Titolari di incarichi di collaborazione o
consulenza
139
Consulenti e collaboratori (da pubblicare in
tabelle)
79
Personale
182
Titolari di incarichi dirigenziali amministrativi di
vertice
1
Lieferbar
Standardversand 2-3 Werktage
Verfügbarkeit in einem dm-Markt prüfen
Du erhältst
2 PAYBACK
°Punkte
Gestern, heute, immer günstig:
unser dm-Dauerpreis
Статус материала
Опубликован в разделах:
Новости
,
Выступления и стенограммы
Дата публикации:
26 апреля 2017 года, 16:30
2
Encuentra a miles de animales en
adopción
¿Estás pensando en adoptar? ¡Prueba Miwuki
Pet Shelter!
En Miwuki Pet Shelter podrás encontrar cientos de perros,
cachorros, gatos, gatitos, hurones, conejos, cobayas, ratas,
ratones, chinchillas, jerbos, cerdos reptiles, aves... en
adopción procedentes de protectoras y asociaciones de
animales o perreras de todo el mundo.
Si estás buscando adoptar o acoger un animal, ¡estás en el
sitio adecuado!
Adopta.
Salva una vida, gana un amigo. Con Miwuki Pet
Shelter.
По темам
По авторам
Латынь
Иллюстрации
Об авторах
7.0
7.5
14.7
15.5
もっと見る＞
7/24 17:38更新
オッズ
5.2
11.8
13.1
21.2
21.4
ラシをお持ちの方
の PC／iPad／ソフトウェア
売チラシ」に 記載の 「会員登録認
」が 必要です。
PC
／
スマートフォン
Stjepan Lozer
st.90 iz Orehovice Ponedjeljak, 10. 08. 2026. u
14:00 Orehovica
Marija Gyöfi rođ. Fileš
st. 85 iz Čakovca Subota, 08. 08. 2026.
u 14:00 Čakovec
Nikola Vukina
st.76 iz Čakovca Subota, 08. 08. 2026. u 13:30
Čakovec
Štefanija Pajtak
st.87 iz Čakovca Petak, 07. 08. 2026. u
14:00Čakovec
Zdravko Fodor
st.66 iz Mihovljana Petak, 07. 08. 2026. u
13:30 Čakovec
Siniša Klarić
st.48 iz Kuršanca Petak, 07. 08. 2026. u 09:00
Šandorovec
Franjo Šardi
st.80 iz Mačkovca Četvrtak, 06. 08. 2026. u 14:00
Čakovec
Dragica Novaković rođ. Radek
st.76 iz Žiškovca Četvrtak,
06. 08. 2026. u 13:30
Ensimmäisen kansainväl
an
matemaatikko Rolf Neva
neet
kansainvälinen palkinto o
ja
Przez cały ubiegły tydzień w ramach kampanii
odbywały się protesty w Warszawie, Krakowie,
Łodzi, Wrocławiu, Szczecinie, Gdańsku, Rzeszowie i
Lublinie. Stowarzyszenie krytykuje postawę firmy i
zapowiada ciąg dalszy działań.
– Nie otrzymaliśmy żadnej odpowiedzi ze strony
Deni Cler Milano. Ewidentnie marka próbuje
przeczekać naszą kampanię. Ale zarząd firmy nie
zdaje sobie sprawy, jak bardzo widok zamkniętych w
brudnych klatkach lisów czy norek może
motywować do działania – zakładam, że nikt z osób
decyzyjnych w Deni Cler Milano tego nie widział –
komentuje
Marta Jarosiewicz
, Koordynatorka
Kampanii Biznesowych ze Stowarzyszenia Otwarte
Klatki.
▬▬▬
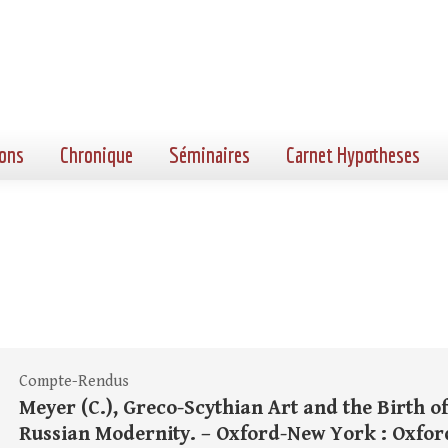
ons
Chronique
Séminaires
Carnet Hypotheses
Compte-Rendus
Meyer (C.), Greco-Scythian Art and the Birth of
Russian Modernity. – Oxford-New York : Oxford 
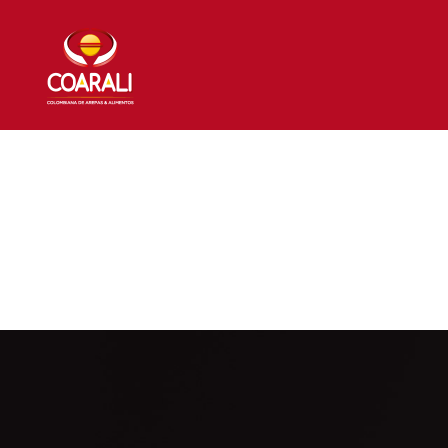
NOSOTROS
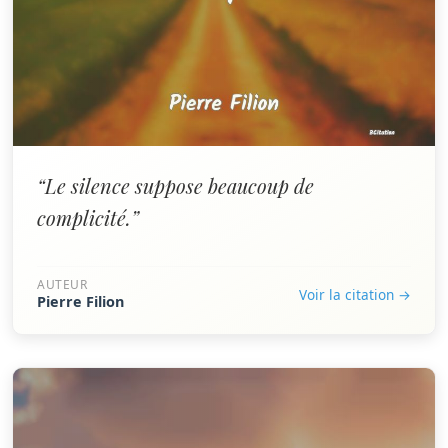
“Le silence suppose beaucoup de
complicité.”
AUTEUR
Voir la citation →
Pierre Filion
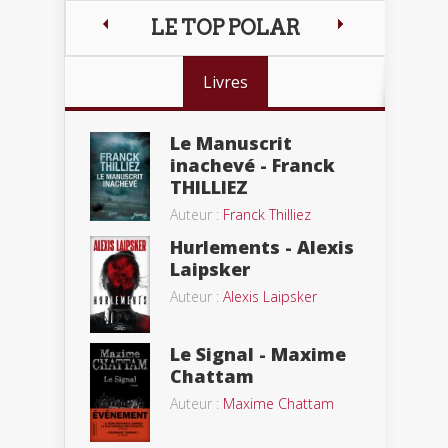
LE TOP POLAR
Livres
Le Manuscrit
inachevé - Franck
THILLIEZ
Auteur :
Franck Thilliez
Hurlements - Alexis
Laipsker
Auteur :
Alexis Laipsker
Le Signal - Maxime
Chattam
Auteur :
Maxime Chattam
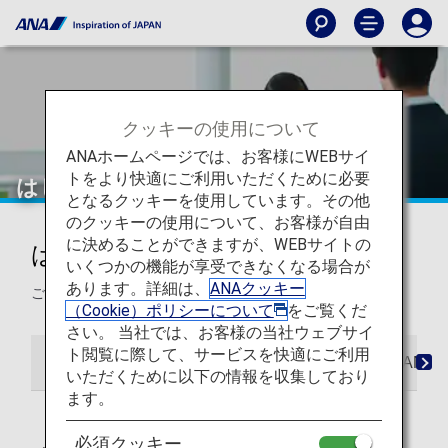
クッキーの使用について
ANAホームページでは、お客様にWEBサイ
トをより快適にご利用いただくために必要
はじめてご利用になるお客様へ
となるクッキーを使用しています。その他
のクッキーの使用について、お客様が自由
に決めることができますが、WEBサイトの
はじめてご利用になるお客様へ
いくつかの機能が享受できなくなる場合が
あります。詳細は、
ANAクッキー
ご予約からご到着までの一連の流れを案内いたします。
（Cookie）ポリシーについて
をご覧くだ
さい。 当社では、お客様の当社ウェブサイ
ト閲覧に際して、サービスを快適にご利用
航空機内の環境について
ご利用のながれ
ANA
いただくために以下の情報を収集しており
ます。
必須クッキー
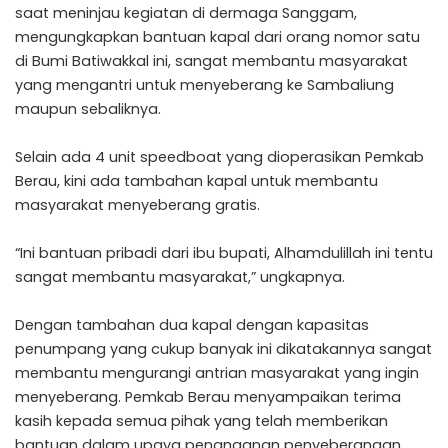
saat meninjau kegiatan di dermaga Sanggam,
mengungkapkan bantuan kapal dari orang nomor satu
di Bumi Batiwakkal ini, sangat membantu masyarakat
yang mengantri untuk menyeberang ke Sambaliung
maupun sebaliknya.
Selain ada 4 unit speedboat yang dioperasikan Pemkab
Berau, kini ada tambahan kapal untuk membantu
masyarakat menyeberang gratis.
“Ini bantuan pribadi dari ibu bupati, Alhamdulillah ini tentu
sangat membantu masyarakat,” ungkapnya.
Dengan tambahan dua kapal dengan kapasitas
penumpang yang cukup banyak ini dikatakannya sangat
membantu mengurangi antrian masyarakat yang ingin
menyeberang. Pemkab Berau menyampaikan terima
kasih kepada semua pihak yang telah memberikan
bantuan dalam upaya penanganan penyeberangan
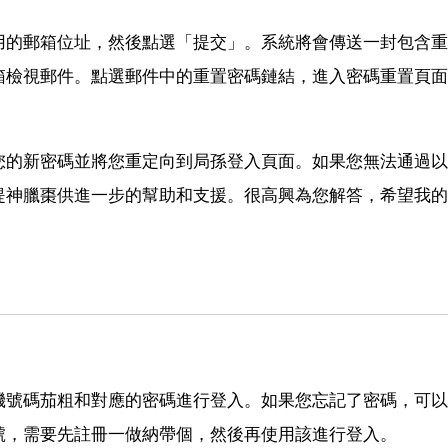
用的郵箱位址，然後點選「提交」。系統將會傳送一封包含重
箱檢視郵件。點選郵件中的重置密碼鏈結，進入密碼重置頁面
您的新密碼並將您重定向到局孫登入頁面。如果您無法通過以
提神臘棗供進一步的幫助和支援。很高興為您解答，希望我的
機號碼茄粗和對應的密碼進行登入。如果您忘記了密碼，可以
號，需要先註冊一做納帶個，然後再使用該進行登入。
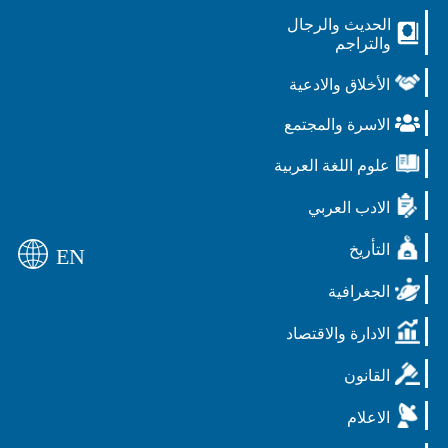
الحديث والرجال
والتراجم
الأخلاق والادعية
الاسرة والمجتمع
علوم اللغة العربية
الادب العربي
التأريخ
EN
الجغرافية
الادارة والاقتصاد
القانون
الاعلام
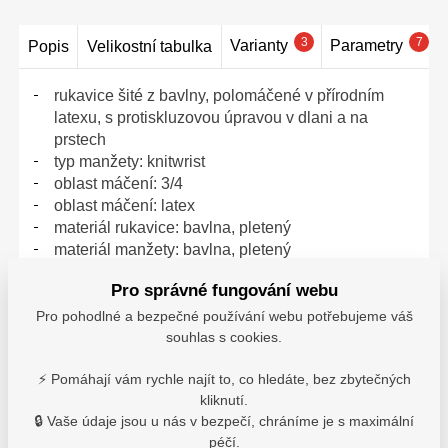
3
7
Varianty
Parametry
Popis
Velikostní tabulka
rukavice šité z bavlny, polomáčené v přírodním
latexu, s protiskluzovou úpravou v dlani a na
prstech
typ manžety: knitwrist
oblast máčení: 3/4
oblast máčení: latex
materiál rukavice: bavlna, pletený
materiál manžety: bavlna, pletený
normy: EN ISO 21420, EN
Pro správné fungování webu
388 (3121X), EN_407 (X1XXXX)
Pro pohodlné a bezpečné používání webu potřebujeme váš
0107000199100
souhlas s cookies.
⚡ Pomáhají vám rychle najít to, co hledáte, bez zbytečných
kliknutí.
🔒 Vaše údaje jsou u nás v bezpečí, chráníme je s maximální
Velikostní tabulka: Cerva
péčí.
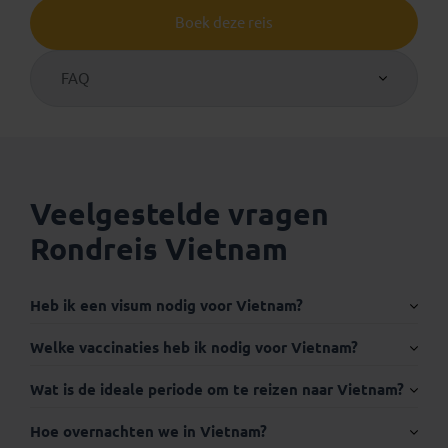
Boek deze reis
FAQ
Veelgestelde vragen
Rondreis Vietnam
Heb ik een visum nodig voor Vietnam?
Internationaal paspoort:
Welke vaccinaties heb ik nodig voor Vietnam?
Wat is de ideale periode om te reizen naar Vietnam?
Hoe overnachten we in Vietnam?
▬▬▬
Description of the task
Which lines of the material contain the string "membantu"? List each of them.

Task response
di Bumi Batiwakkal ini, sangat membantu masyarakat
Berau, kini ada tambahan kapal untuk membantu
sangat membantu masyarakat,” ungkapnya.
membantu mengurangi antrian masyarakat yang ingin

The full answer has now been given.